Capítulo 3
Hola, hoy es mi cumpleaños, así que... regalito para todos :)
Año 1.500, enero – 520 años antes
El padre Piero Conte llevaba apenas un par de meses instalado en la pequeña ermita de las afueras de Macello cuando cayó la primera nevada. Durante aquellas semanas había estado trabajando arduamente con la colaboración de los habitantes del pueblo en reparar el tejado. La última ventisca lo había destrozado por completo, abriendo varios agujeros por los que se colaba la nieve y el frío. El mismo frío que se había llevado la vida del anterior sacerdote. Por suerte, para cuando aquella noche nevó, las reparaciones ya habían llegado a su fin y la temperatura era soportable.
No le cabía la menor duda de que había sido muy afortunado al ser enviado a Macello. Ya que le obligaban a formar parte de la iglesia por haber nacido en segundo lugar en la familia, no por voluntad propia, se alegraba de haber acabado en un destino agradable. En la última reunión había coincidido con varios hermanos a los que el frío y la antipatía por parte del pueblo les estaba haciendo la vida imposible. Él, sin embargo, era un afortunado. El Conde de Macello, Donato Marino, había mostrado abiertamente su simpatía por él, y los vecinos le habían recibido con los brazos abiertos.
Una auténtica suerte.
Lo que el padre Piero Conte no sabía era que aquella noche su suerte iba a cambiar.

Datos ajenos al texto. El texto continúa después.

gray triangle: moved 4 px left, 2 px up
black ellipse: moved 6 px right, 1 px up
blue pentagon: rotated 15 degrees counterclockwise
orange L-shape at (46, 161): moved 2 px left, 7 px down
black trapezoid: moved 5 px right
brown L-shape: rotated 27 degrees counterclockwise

Mientras cenaba a la luz de la única vela que iluminaba su humilde habitación, no imaginaba que fuera, en la tormenta, alguien se aproximaba a la ermita. Alguien que aguardó a que acabase de dar el último bocado a su plato para golpear el llamador de hierro de la puerta.

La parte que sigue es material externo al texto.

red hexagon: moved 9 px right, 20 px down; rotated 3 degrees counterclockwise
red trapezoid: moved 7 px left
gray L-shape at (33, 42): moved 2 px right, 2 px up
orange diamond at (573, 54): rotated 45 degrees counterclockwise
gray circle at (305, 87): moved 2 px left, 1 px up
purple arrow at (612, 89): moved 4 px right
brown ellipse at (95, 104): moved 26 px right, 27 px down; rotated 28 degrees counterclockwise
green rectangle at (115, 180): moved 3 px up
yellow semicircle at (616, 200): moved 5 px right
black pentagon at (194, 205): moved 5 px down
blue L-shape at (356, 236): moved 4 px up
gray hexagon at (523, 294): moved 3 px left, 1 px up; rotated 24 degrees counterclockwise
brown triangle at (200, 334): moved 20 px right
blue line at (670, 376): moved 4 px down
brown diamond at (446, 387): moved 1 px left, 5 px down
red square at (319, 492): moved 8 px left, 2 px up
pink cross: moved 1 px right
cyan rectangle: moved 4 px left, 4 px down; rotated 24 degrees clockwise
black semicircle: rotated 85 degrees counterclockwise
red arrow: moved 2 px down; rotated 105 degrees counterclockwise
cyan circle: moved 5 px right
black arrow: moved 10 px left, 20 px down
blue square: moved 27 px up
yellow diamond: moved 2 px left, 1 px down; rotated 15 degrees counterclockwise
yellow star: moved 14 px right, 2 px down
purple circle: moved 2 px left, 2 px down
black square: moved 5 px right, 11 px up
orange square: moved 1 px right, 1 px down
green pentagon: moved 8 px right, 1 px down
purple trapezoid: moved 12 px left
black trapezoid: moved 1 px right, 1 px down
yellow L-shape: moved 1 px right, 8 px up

El sonido de la llamada retumbó por toda la iglesia.
Sorprendido ante la inesperada llamada, el padre Piero se apresuró a salir de su habitación y atravesar toda la ermita, tratando de llegar lo antes posible a la puerta. Imaginaba que alguna familia empobrecida habría acudido al hogar de Dios en busca de un techo bajo el que cobijarse. En su antiguo destino, cerca de Milán, era lo habitual. En Macello, sin embargo, era diferente. Ciertamente había alguien al otro lado del umbral de la puerta, envuelto por un grueso abrigo negro y una capucha, pero no era cobijo lo que buscaba. Junto a él viajaba una niña pequeño, de no más de tres años, a la que el frío le había puesto los labios azules.
El sacerdote se apresuró a invitarles a pasar.

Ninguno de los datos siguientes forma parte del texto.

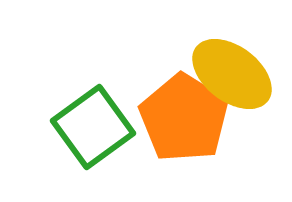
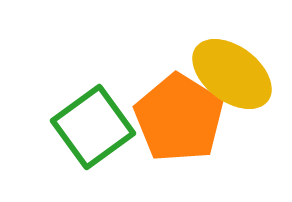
orange pentagon: moved 5 px left
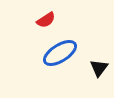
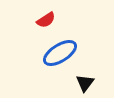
black triangle: moved 14 px left, 15 px down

—¡Santo cielo! ¡Entren, por favor! ¡Hace muchísimo frío ahí fuera! Entren, rápido, tengo mantas preparadas para...
—Silencio, capellán —ordenó de repente el viajero.
Y aunque la noche era fría, una ráfaga de viento aún más gélido se adentró en la capilla, logrando que el padre Piero sintiese un profundo escalofrío. El viajero se agachó junto a la niña, le susurró algo al oído y la empujó suavemente hacia el interior de la iglesia. Él, en cambio, se quedó fuera. Ni aunque hubiese querido habría podido atravesar aquella puerta.
—No tiene a nadie en el mundo: su madre ardió en la hoguera acusada de brujería hace tan solo dos semanas y su padre apareció muerto ayer, ahogado en su propio vómito tras una noche de borrachera. Tiene tres años y no tiene a nadie salvo a usted. Cuídela.
—¿A mí? Pero... pero...
—Su nombre es Caeli de Rosa, asegúrese de que no lo olvide nunca.
Y sin más, el extraño desapareció en mitad de la tormenta, dejando al padre Piero sin palabras y con una niña de tres años, congelada y asustada, observándole desde el último banco de la iglesia.
Año 2.020, noviembre – 520 años después
A Créssida le gustaba cabalgar. Siendo una niña lo había hecho prácticamente a diario, llevando mensajes de un lugar a otro. En su pueblo, ella era una de las pocas que sabía leer y escribir, y esa ventaja le había permitido convertirse en la mensajera real del Conde. Gracias a ello había tenido su propia montura. Con el paso del tiempo, sin embargo, viajar a caballo había dejado de formar parte de su trabajo para acabar convirtiéndose en un placer. Créssida cabalgaba por gusto, y en cierto modo lo hacía porque el mundo se lo permitía.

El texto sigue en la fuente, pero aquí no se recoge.